Extracted information ->
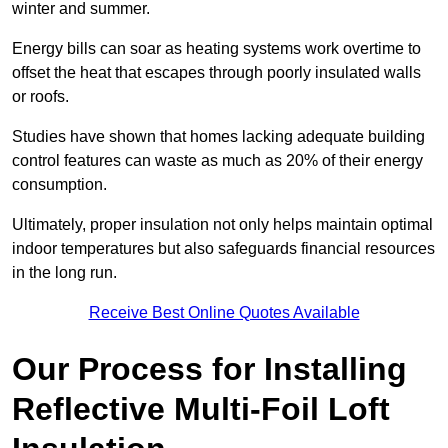
winter and summer.
Energy bills can soar as heating systems work overtime to
offset the heat that escapes through poorly insulated walls
or roofs.
Studies have shown that homes lacking adequate building
control features can waste as much as 20% of their energy
consumption.
Ultimately, proper insulation not only helps maintain optimal
indoor temperatures but also safeguards financial resources
in the long run.
Receive Best Online Quotes Available
Our Process for Installing
Reflective Multi-Foil Loft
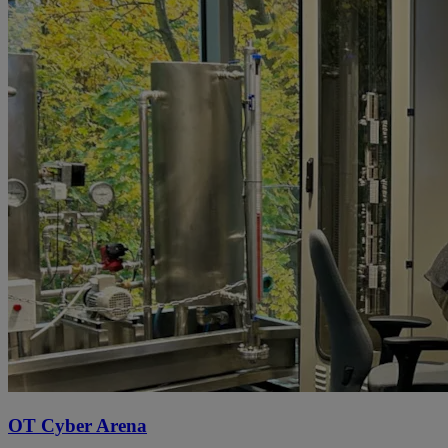
OT Cyber Arena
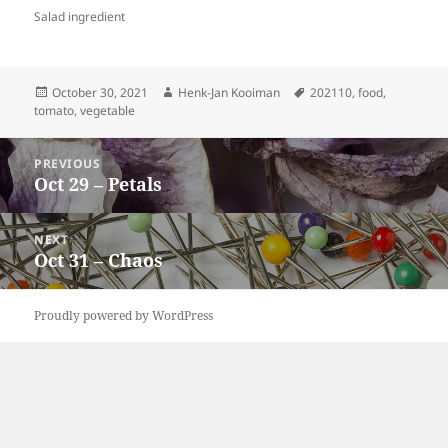
Salad ingredient
Posted
Author
Tags
October 30, 2021
Henk-Jan Kooiman
202110
,
food
,
on
tomato
,
vegetable
Post
PREVIOUS
navigation
Oct 29 – Petals
Previous
post:
NEXT
Oct 31 – Chaos
Next
post:
Proudly powered by WordPress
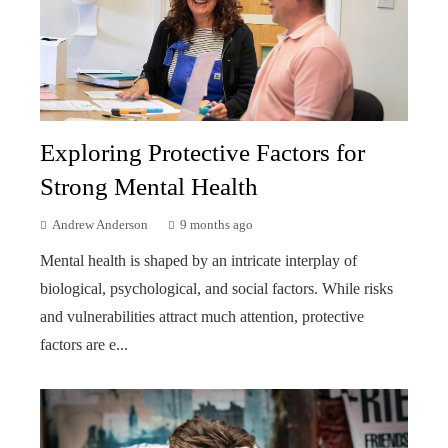
Exploring Protective Factors for
Strong Mental Health
Andrew Anderson
9 months ago
Mental health is shaped by an intricate interplay of
biological, psychological, and social factors. While risks
and vulnerabilities attract much attention, protective
factors are e...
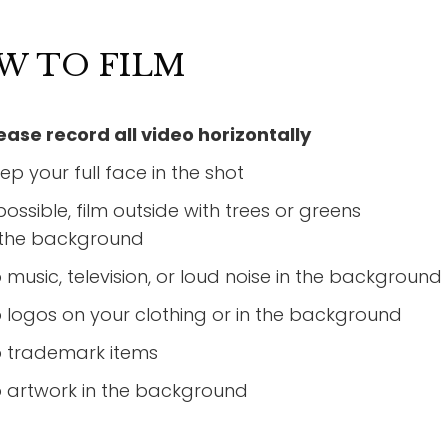
W TO FILM
ease record all video horizontally
ep your full face in the shot
 possible, film outside with trees or greens
 the background
 music, television, or loud noise in the background
 logos on your clothing or in the background
 trademark items
 artwork in the background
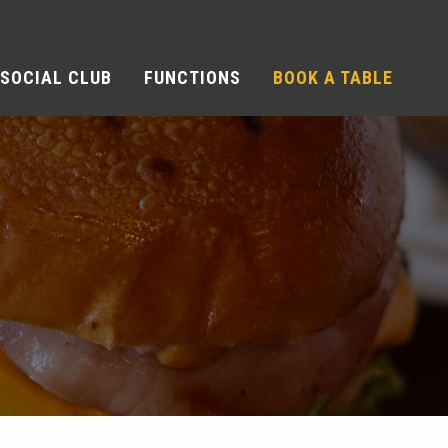
SOCIAL CLUB
FUNCTIONS
BOOK A TABLE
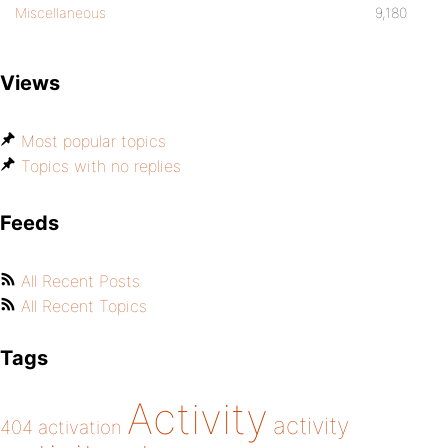
Miscellaneous
9,180
Views
Most popular topics
Topics with no replies
Feeds
All Recent Posts
All Recent Topics
Tags
Activity
activity
404
activation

Task objective -> In the listing above, find every line with the word "much" and copy it out.

Written reply ->
control features can waste as much as 20% of their energy
and vulnerabilities attract much attention, protective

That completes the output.